The non-local Shiite PMU factions under Musleh, who commands the PMU’s Tufuf Brigade, now have their area headquarters in the Karabla district of Qaim, a fact that rankles some residents. Musleh is also a PMU leader for western Anbar, but both the non-local and local PMUs operating there officially answer not to Musleh, but to the Iraqi army’s Mohammedi, according to Col. Moussa Hamad al-Karbouly. Anbar province is predominantly Sunni.

In recent months, Tufuf moved its PMU health facility from further south in Akashat to the Karabla headquarters. Tough fighting against IS in recent weeks in eastern Syria, after IS advanced against the Syrian Democratic Forces, may hint that the move is possibly part of preparations for more cross-border activity by the PMU. When dozens of dead and wounded fighters were killed in a June airstrike on Iraqi Shiite militias in Syria, the casualties were taken back across the border to the nearby state-run hospital in Qaim. The mysterious attack hit a base used by the pro-Iranian militias, including Katai’b Hezbollah, which were backing the Syrian regime.

Meanwhile, the Danish elite forces have withdrawn, but “there will be a different Danish battalion of conventional forces at the Ayn al-Asad base for training, at least until the end of 2018,” Jakobsen said.

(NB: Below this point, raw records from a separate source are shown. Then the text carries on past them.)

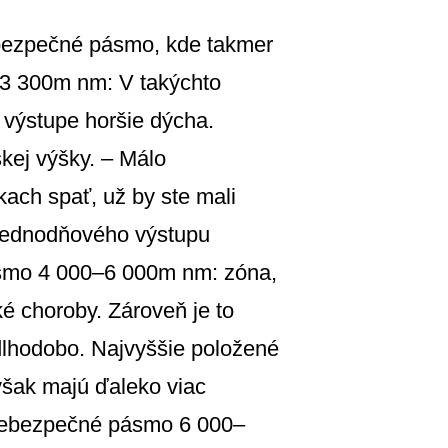
bezpečné pásmo, kde takmer
–3 300m nm: V takýchto
i výstupe horšie dýcha.
kej výšky. – Málo
ach spať, už by ste mali
i jednodňového výstupu
pásmo 4 000–6 000m nm: zóna,
ké choroby. Zároveň je to
 dlhodobo. Najvyššie položené
však majú ďaleko viac
i nebezpečné pásmo 6 000–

As to which forces the Danish will train, the Jaeger Corps commander said, “If the Iraqi government sends them here, [the battalion] will train them.” However, “the [US-led] coalition will have to approve it, so I don’t think that the PMU will be included,” since many of the factions are close to Iran.

“But to be clear on this, we don’t have any problem with the PMU or the Tufuf Brigade,” Jakobsen stressed. “The decision was made in August that the mission we were here on had been completed. It wasn’t because of an incident [the alleged September rocket attack in Qaim] we weren’t a part of.”

Since the Danes’ withdrawal, and as IS has advanced dangerously close to the Iraqi border with Syria in recent weeks, the PMU reportedly has sent reinforcements to strengthen defenses there.

Earlier this year, the Anbar governor at that time asked non-local PMU to leave the region. Instead, they now seem to be bolstering their presence.